Y es que Europa está invertebrada tanto por el particularismo de su sociedad civil como por su falta de liderazgo creíble. Esta vertebración se abordó primero durante el siglo XIX a escala estatal mediante un proceso de nacionalización que implicaba cohesionar en un todo integrado a poblaciones étnicamente diversas, culturalmente heterogéneas y económicamente conflictivas. Y en la segunda mitad del siglo XX se ha pretendido integrar a las sociedades europeas a escala continental mediante un análogo proceso de europeización. Pero para ello hacía falta ofrecer a todos los ciudadanos llamados a integrarse "un proyecto sugestivo de vida en común", tal como señalaba Ortega haciéndose eco del concepto subjetivo-voluntarista de la nación entendida al modo de Renan como un "plebiscito cotidiano": ese plebiscito que franceses y holandeses acaban de rechazar explícitamente, dado que no han creído en absoluto sugestivo un proyecto de vida en común marcado por la exclusión ciudadana y el déficit democrático.
A diferencia de las sociedades anglosajonas, cuya integración política surgió desde abajo por impulso de la sociedad civil (revolución burguesa en Inglaterra, revolución liberal en EE UU), en la Europa continental ese proceso de nacionalización o integración política (nation building) sólo surgió como una revolución desde arriba (Barrington Moore) dirigida por la alta burocracia del Estado, según el ejemplo del republicanismo francés y de la unificación alemana, lo que incluyó la invención del nacionalismo como religión política de culto patriótico a cada Estado nacional. Así que tras semejantes precedentes, y como consecuencia de la inercia histórica, todos los posteriores procesos de modernización se han producido en la Europa continental a iniciativa gubernamental y bajo el control de las burocracias públicas, persistiendo intacta entre todas las sociedades europeas una fuerte dependencia de la protección estatal. Y así ha sucedido también con el proceso de construcción europea, que no se ha desarrollado por iniciativa de las sociedades civiles sino como subproducto de recurrentes negociaciones consociativas entre las diversas élites estatales.

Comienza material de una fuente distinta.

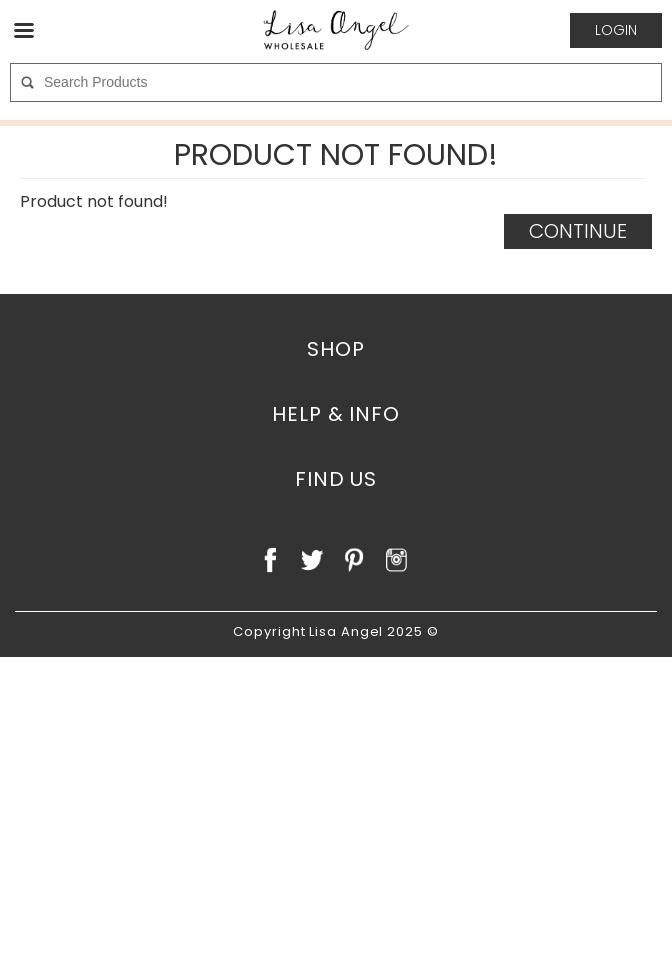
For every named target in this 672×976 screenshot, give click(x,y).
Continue (578, 231)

En suma, la Unión Europea ha fracasado a la hora de europeizar a sus ciudadanos inte-grándoles en una misma comunidad cívica. No ha podido hacerlo desde abajo al modo anglosajón porque las diversas poblaciones europeas son muy particularistas, encerradas como están en sus respectivas sociedades civiles estancas entre sí, cada una de ellas dotada de su propio idioma y su propia opinión pública. Y no ha logrado hacerlo desde arriba porque sólo lo ha intentado de forma excluyente y tecnocrática, renunciando a incentivar la participación de los ciudadanos en la construcción europea. Es verdad que, dado el actual laicismo secularizador, ya no se puede imponer desde arriba un nacionalismo europeo inventado. Pero sí se podría intentar lo que ya logró Bismarck, que fue integrar al pueblo alemán mediante pensiones públicas y servicios sociales, pues así también se suscita la participación cívica y se crean relaciones de integración y pertenencia. Esto es lo que no ha hecho Bruselas, que siempre ha rechazado integrar a los europeos mediante una cohesiva política social. Y en ausencia de tal sentimiento de comunidad, los europeos no se sienten miembros integrantes de ninguna unidad superior, sino que permanecen aislados en sus respectivos particularismos nacionales. La consecuencia es una constelación multinacional por el estilo del antiguo Imperio Austro-Húngaro, incapaz de actuar como un sujeto político unificado. Y esto hace de Bruselas una burocrática parodia de aquella Kakania que habría de dar lugar al absurdo de Kafka y al psicoanálisis de Freud.
Enrique Gil Calvo es profesor titular de Sociología de la Universidad Complutense de Madrid.